Colleen27
DIS Veteran
- Joined
- Mar 31, 2007
I created this fake profile a while ago and this is only the second time I've ever used it, but my life is a whirlwind of stress right now and I don't have anyone to turn to.
My husband and I have been together for 13 years, married for 10. We have two kids, who are in elementary school. We've been in a pleasant but sexless marriage for a while now. I have given 100% of my effort towards being the perfect wife but he works all the time and uses his free time to play video games and watch movies. The kids and I live our lives pretty much undisturbed. I don't work outside the home, but just manage the home, volunteer at the school, teach Sunday school, lead my kids' Scout troops, etc. It's a pretty comfortable life, especially since we have no job woes and have been steadily paying down our debt. I thought I could stay married for the sake of my kids, I really did; letting my kids be my life, not working, giving up on physical affection.

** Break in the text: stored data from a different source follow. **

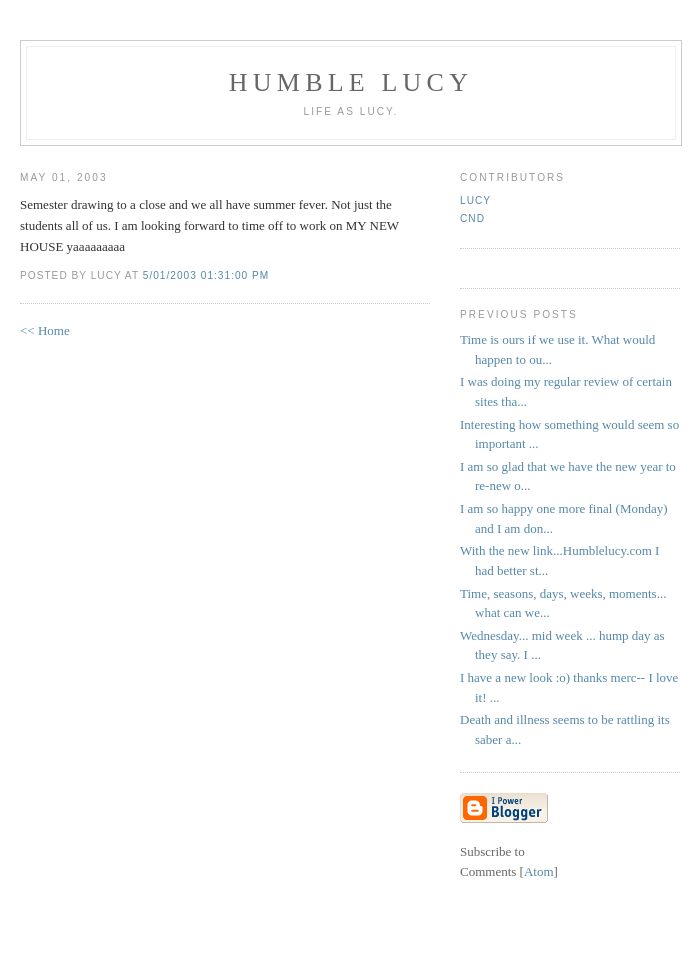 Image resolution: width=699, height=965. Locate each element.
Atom (539, 871)
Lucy (475, 200)
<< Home (45, 330)
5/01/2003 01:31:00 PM (206, 275)
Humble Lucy (351, 82)
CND (472, 218) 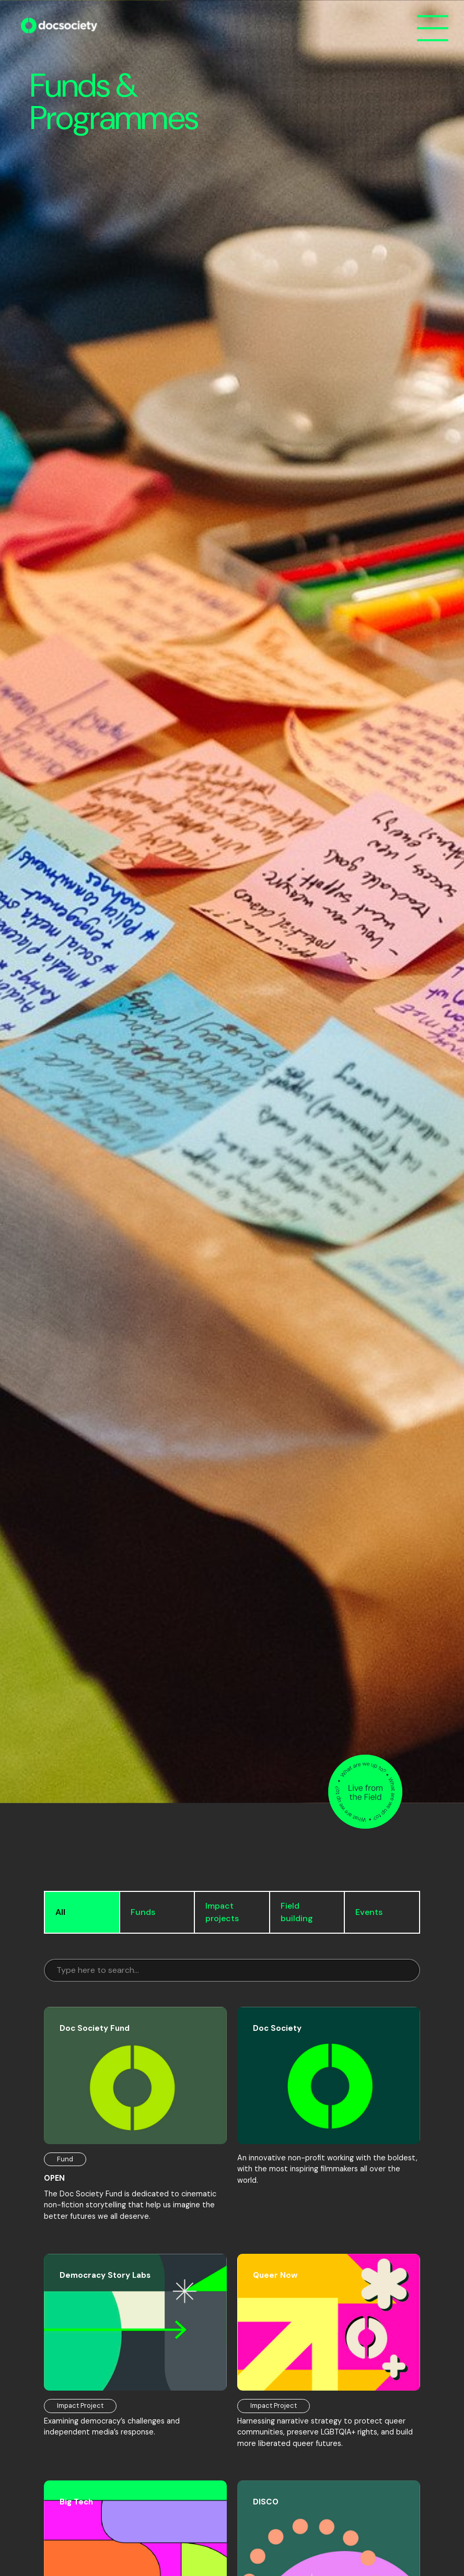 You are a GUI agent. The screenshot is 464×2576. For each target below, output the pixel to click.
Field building (297, 1912)
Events (368, 1912)
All (60, 1912)
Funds (143, 1912)
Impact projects (222, 1912) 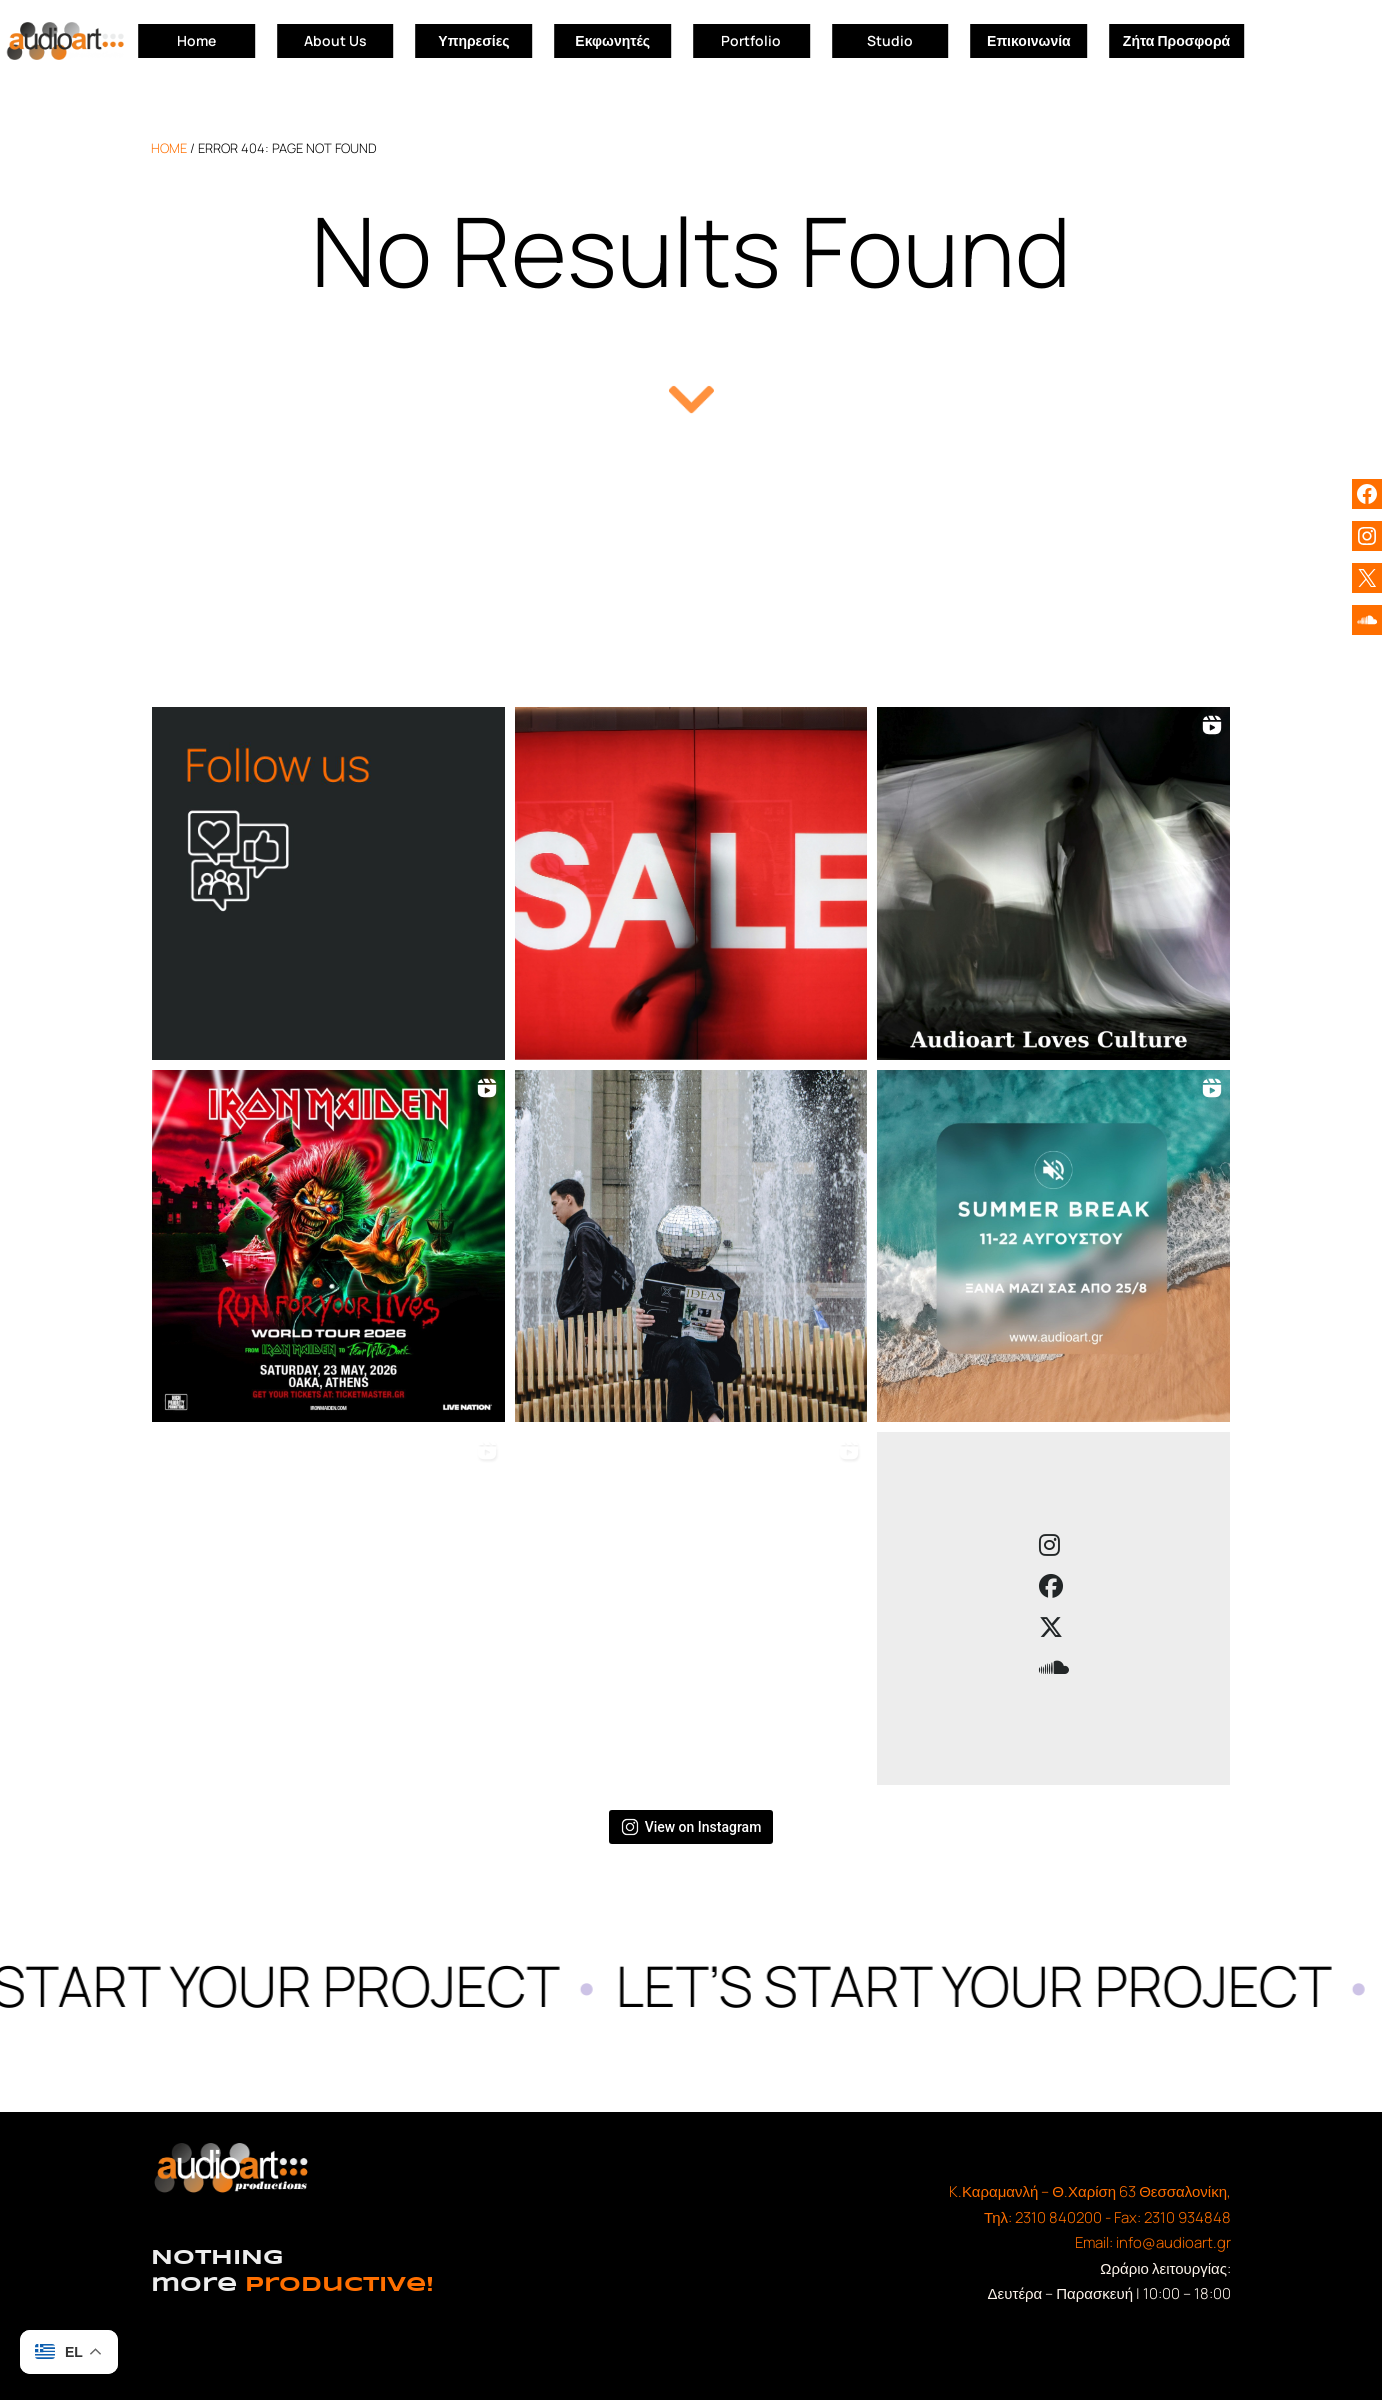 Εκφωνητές (612, 40)
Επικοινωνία (1029, 40)
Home (196, 40)
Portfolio (751, 40)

But my husband's been losing his temper with the kids lately and I forced him to go to counseling with me. At counseling, he was full of complaints about me and our marriage, despite me doing basically everything he asked and turning into a Donna Reed clone. And what's the point of staying married if both of you hate it?
It seems that anyone I try to talk about this with has a vested interest in me going one way or the other. My mother told me that I should be grateful my marriage is as good as it is, live in my big house, and keep my mouth shut. She also told me that if complain too much, I'll end up divorced "before I have time to think it through." The one friend I've talk to about it is divorced and she's painted a sunshine and rainbows picture about leaving your husband. She tells me that I'm not living an "authentic life" if I'm living without love.
So what I want to know is, is there anyone who has considered divorce or gone through with divorce and then regretted it? My fear is that the notion of divorce is tainting my thoughts of my husband negatively. We have committed to 6-12 months of counseling but I am not too optimistic. My husband just told me "I'm smarter than that counselor. He can't tell me anything I don't already know.", which doesn't bode well for learning new communication skills.
I have a few thoughts here. First of all, I haven't been divorced so I can't answer your question directly. I have, however, found myself in a similar position with my own marriage in the past and worked through it so I can share a couple of things I discovered along the way.
First, you talk about "doing everything he asked and becoming a Donna Reed clone". That sends up a screaming red flag to me. I did the same thing - there was a time in life when I was so focused on being the "perfect" SAHM and housewife that I neglected myself... but my husband didn't fall in love with Donna Reed. He fell in love with me, the person, not the role I fill. By letting my interests get back-burnered for years on end, reining in a lot of my quirks for the sake of harmony, and becoming basically "just" a wife and mom I buried most of what my husband found appealing about me. And I did it because I thought it was what he wanted. I think he even thought it was what he wanted in some ways. But it didn't make either of us happy.
Second, keep in mind that when one thing in a relationship is "off" it taints everything else. Living in a sexless marriage, for example, tends to make both partners more short tempered and nit-picky than they would otherwise be. So try to keep both your own complaints about your husband and any that he might air about you in perspective - are you/is he really talking about something important, or are you/is he overreacting to something that shouldn't be a big-picture issue because of the underlying problems?
Third, be very careful with who you talk to about your relationship. It is easy to get a feeling that the grass is greener from divorced or happily single friends, and it is just as easy to get scared out of making any changes you do need to make by friends who think divorce is a mistake. Try to work through things in your own mind first, or with your counselor. Keep a journal. Make a list. Find a friend or pastor who will just listen without offering opinions. Whatever helps you compose your thoughts without running to someone who you know is going to insert their own two cents into the matter.
Finally, remember that "letting the kids be your life" and "giving up" aren't a solution; they're the path of least resistance. You have to make yourself and your marriage a priority if you want it to thrive. That means you finding room for your own interests and hobbies, and both you and your husband finding ways to reconnect together away from the kids, house, tv, and video games. The fact that he's agreeable to counseling is a good start - he'd probably be just as agreeable to "dating" again to reconnect away from all the ho-hum stuff of everyday life.